Even in cases where the majority of a foliage texture is transparent, I am getting no issues on it. You gotta remember too that I am on a laptop with a crappy on-board intel video card. I figure if I can use these textures without issue, then anybody not using a commodore 64 is going to not have issues too. My normal game frame rate is about 32, which is sad, but to say that my frame rate doesn't much change when playing with giant textures definitely says something about the lasting power of NWN.
When I put together individual tree models, I'm working with GMAX. The old MAX scene handlers are crap compared to the NWN engine. So what I do is, if GMAX starts to act up while I am doing models, then I make the assumption it will make an issue in game if too many of that object exist in a scene. At that point, I run the numbers down a bit and keep working.
I was initially going to build pine trees from the needle up, but I ran into some serious graphical issues in GMAX. So I decided to rewrite my tree builder, making the leaf node have a "years represented" value. So if I tell it my leaf plate represents 3 years, then when my script builds a tree, if the age of the branch node it is building is 3, then I just put the leaf there, instead of two more nodes down. This saves on faces, modeling time, etc.

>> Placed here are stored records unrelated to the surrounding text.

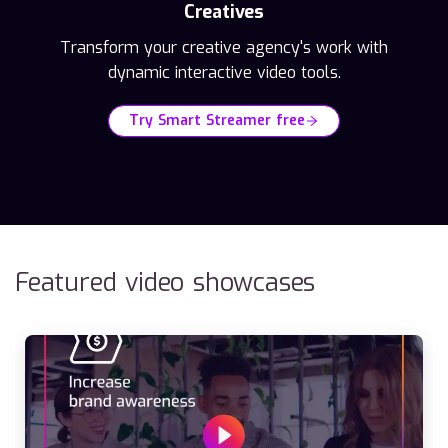
Creatives
Transform your creative agency's work with
dynamic interactive video tools.
Try Smart Streamer free
Featured video showcases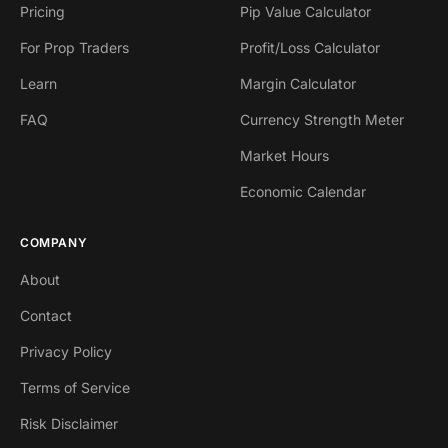
Pricing
Pip Value Calculator
For Prop Traders
Profit/Loss Calculator
Learn
Margin Calculator
FAQ
Currency Strength Meter
Market Hours
Economic Calendar
COMPANY
About
Contact
Privacy Policy
Terms of Service
Risk Disclaimer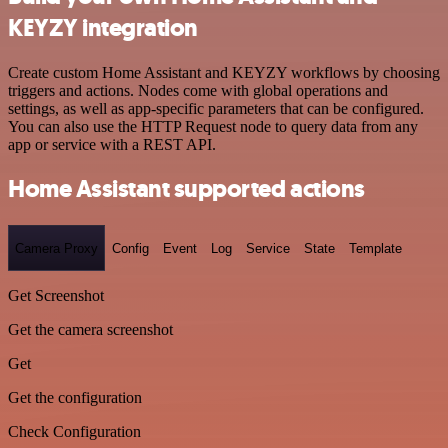
KEYZY integration
Create custom Home Assistant and KEYZY workflows by choosing
triggers and actions. Nodes come with global operations and
settings, as well as app-specific parameters that can be configured.
You can also use the HTTP Request node to query data from any
app or service with a REST API.
Home Assistant supported actions
Camera Proxy
Config
Event
Log
Service
State
Template
Get Screenshot
Get the camera screenshot
Get
Get the configuration
Check Configuration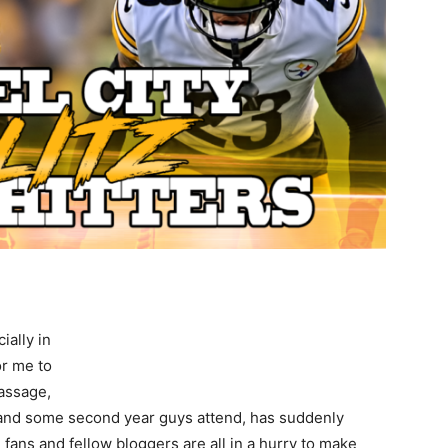
ially in
or me to
passage,
 and some second year guys attend, has suddenly
 fans and fellow bloggers are all in a hurry to make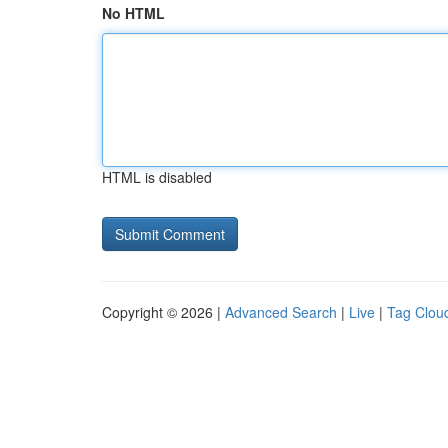
No HTML
HTML is disabled
Copyright © 2026 |
Advanced Search
|
Live
|
Tag Clou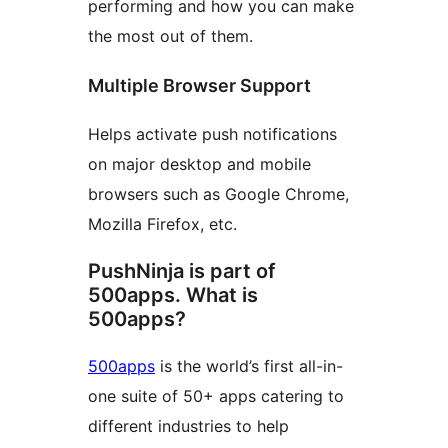
performing and how you can make
the most out of them.
Multiple Browser Support
Helps activate push notifications
on major desktop and mobile
browsers such as Google Chrome,
Mozilla Firefox, etc.
PushNinja is part of
500apps. What is
500apps?
500apps
is the world’s first all-in-
one suite of 50+ apps catering to
different industries to help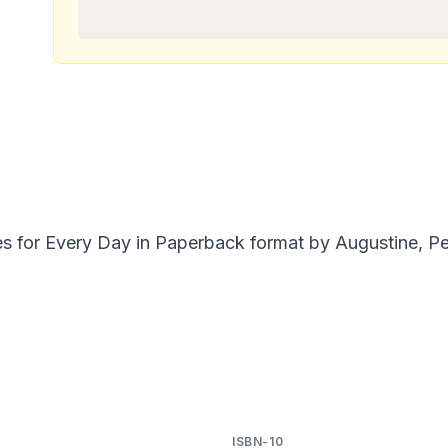
ies for Every Day in Paperback format by Augustine, P
ISBN-10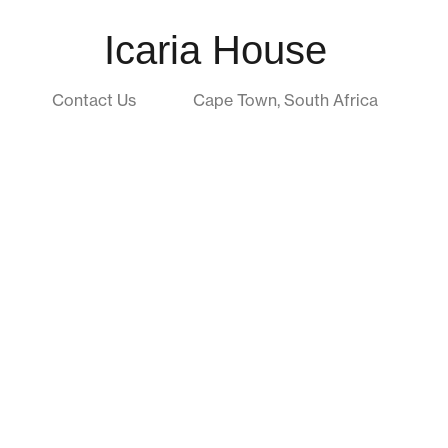
Icaria House
Contact Us
Cape Town, South Africa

Once I get the script fully finished, I want to have a texture atlas for each species. I'll probably use something similar to those images Rolo and I were talking about a few pages back. It will have a ring of up to 6 main foliage, surrounded by 4 bare branches of half the quality. It will also have smaller bits down in the bottom left of the texture plate which represent single year, or current growth, as well as flower, fruit, and bark deals like scrapes and what not.
I may or may not actually include the species bark(s) on the right, as shown in those atlas hypotheticals. Rolo makes a good point in that the foliage and the trunk/branch mesh should stay separate, for a few reasons. But in any case, those species atlases will have reduced size textures. There is really no reason in NWN to use giant textures on repeating entities, like background trees. If you want those textures for a single show piece, like a quest placeable, then they are great for that.
I plan to make a few well-defined atlas layouts, and then build those into my species library inside the script. That would let me use a tree shape I already have and just change the foliage to that of another in that atlas type. I suspect trees that grow similarly will share an atlas layout, so you can switch from pine to pine, or from non-pine to non-pine. I'll probably do one for unshaped shrubs, and one for shaped. I may also do an atlas layout for certain large foliaged plants, like fern and hosta.
Before I am totally done with trees, I'll probably release a package of 5-6 individual plants from a variety of species. I may package them separately by species on the download pages. That way, unlike some of my other scripts, not only do you get the script download, but a huge sampling of what the script can do if you don't A) have MAX, or have the time to devote to figuring out shapes for specific trees you want.
So before I actually release the script, I have one or two more things to fix. While working on the pine layout, I noticed most of the spruces and firs display their new growth, and sometimes last 3 years of growth, in a plane parallel to the earth. I had not originally scripted for that, because most of the non-pines don't do such a thing. So I wrote in a deal that makes foliage base rotation create the foliage object level with the scene x/y plane. This has caused me some issues with the previous branch objects, so I need to go back and fix how those are drawn. Another thing I am trying to perfect is how some trees start making new growth from old wood, at or around already used leaf nodes. To solve both of these issues, I need to go back and separate the growing algorithms into 3 sections. I already did 2, one for the leader and one for the branch/leaf, but I need to have a third type of growth to represent pines properly. I think that will also pick up habits for deciduous plants that make a type of planar growth, like some Japanese maple.
Anyway, once I get those done, the script will release with a few initial texture atlases. I'll supply more atlas output from there. I want you guys to be able to play with this as much as I have over the last year.
Oh, I almost forgot! I found that I had screwed up two textures in the release yesterday. The masks are rotated 180 degrees in foliage 1802 and 03. I'll release those textures again in the next package.